Internet database applications can be tedious to code sometimes. If you have multiple pages, each administering a different table in your database, then the four basic functions for each- add, edit, delete and list, soon mean you are drowning in field names, passed parameters and cutting & pasting your code all over the place and changing variable names for the 347th time. This is not the cutting edge of the information technology ladies and gentlemen.
After such a day I was left wondering just how far you can go down the road of code generation and why everyone isn’t doing it. Enter the names of the fields and your table names then hit go. Your forms are automatically generated, the tables are scripted and the form submission is all given to you. If you’re very nice it might even add a comment or two. Cut and paste the code in and there you go. Hey you could even write a whole online application with just one field list and a click.
Well the only water lapping anywhere near me yesterday was the bath water of my eight month old daughter. She was very happy with lots of bubbles, her rubber ducks, the orange octopus and purple penguin (which I’m sure was also a drink). They were cheap to buy, are nice and colourful, keep her entertained and gives her something to chew. The ducks are made in Thailand, while the higher quality octopus and penguin were Chinese in origin. All the best plastic trash is made in China. They probably churn them out by the million and cost pennies to make.
But what if you don’t want the standard rubber duck on offer? What if you want to have it with a bigger tail, or an open beak or with its wings unfolded, or in a very specific colour? Everyone can get rubber ducks, you want to stand out from the crowd and fits your idea of a great duck. Then you’re into the world of custom made rubber ducks. A whole new ball game!

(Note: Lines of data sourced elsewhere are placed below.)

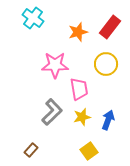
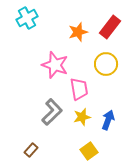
cyan cross: moved 6 px left; rotated 25 degrees clockwise
pink star: rotated 20 degrees clockwise
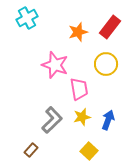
gray L-shape: moved 8 px down
yellow square: rotated 12 degrees counterclockwise
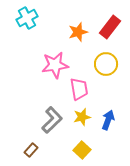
pink star: rotated 28 degrees counterclockwise
yellow square: moved 7 px left, 1 px up
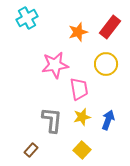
gray L-shape: rotated 40 degrees counterclockwise
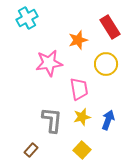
red rectangle: rotated 70 degrees counterclockwise
orange star: moved 8 px down
pink star: moved 6 px left, 2 px up
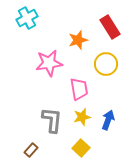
yellow square: moved 1 px left, 2 px up
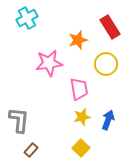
gray L-shape: moved 33 px left
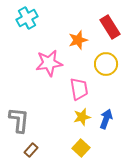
blue arrow: moved 2 px left, 1 px up
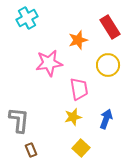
yellow circle: moved 2 px right, 1 px down
yellow star: moved 9 px left
brown rectangle: rotated 64 degrees counterclockwise
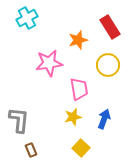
blue arrow: moved 2 px left
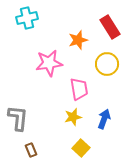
cyan cross: rotated 15 degrees clockwise
yellow circle: moved 1 px left, 1 px up
gray L-shape: moved 1 px left, 2 px up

So yes I could go very far down the road of code generation, but then the sites it produces will be very limited, similar and difficult to customise without many hours of additional work. A good site is crafted, it fits the customer’s needs exactly and stands out a little bit from the crowd because it does a specific job well. I will be creating some more tools in the very near future (which I shall go into in a future blog) but until then I can be comforted by the fact that TCRM is crafting web sites that meet the customer’s needs and fulfilling a purpose, and is not churning out 99p websites every five minutes.